January 14, 1893
It seemed as if Heywood Central were playing Scotland on Saturday, for the Liverpool team was almost entirely composed of Macs of that ilk. And they were Macs and no mistakes, fine strapping young fellows, thoroughly worthy of and representative in every respect of the land o’cakes. No less than seven of the players’ names started with “Mac.”
There were McQueen, McQue, McWhinnie, &c., &c. However, the Bamford Road men, although not nearly so heavy, were quite as good as the Scottish Liverpudlians. I heard one person remark as the match was over that the best team had won, and I heard it retorted that the team which had scored the most goals had lost. That, Mr. Editor, sounds very funny, but it is accounted for in this wise.
In the first portion Sydney Ross, the Liverpool custodian, fumbled on a couple of occasions, and it is alleged the ball got a yard over the line before he managed to throw it out again, but although strong claims were made for goals, the referee to no notice of them.
Smarting under the severe defeat of 6-2, at Liverpool the previous Saturday, the Centralians were bent on winning, and f straining every nerve would do it they meant business. They started off at high pressure speed, but Andrew Hanna and Duncan McLean repulsed them times out of number. They were, however, not to be denied, and at the interval they had a goal to their credit.

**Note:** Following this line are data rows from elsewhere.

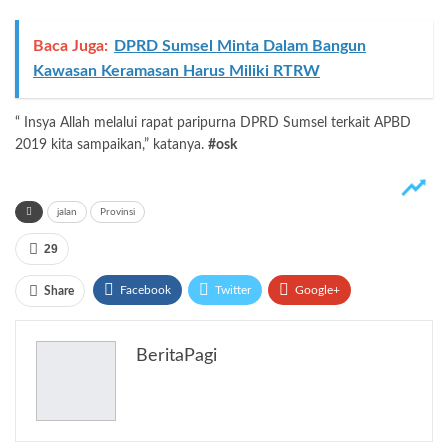
Baca Juga:
DPRD Sumsel Minta Dalam Bangun
Kawasan Keramasan Harus Miliki RTRW
“ Insya Allah melalui rapat paripurna DPRD Sumsel terkait APBD
2019 kita sampaikan,” katanya.
#osk
jalan
Provinsi
29
Facebook
Twitter
Google+
Share
ReddIt
WhatsApp
Pinterest
BeritaPagi
Email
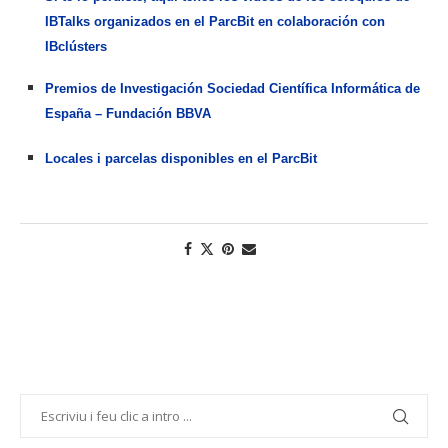
IBTalks organizados en el ParcBit en colaboración con
IBclústers
Premios de Investigación Sociedad Científica Informática de
España – Fundación BBVA
Locales i parcelas disponibles en el ParcBit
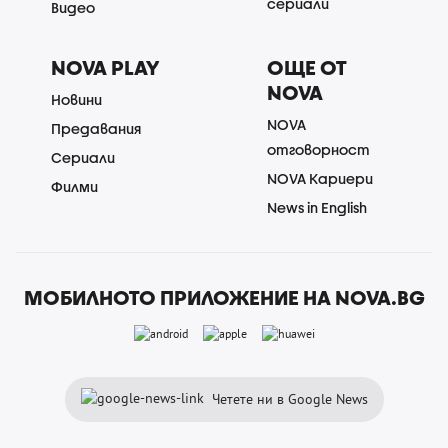
сериали
Видео
NOVA PLAY
ОЩЕ ОТ
NOVA
Новини
NOVA
Предавания
отговорност
Сериали
NOVA Кариери
Филми
News in English
МОБИЛНОТО ПРИЛОЖЕНИЕ НА NOVA.BG
Четете ни в Google News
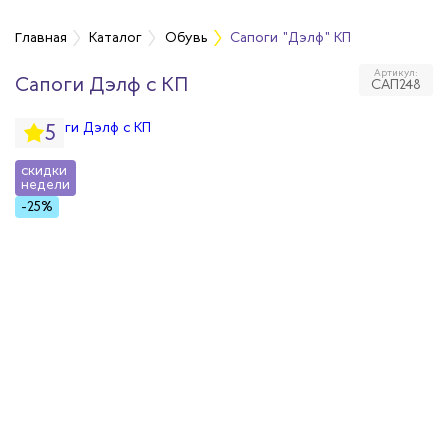
Главная
Каталог
Обувь
Сапоги "Дэлф" КП
Артикул:
Сапоги Дэлф с КП
САП248
бувь
5
бувь
скидки
недели
вная обувь
-25%
йкая обувь
йкая обувь
ры для обуви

On turning round the visitors had a look in and Thomas Wyllie equalised with a good shot. They maintained the pressure and after 20 minutes’ play forged ahead. Afterwards they kept their opponents well in hand and they ran out victors of a stiff encounter, on a snowbound ground, by two goals to one.
Liverpool have thus taken four points out of Heywood Central in the Lancashire League tourney. Evans played again at back and his fine display was a marked contrast with that at Anfield.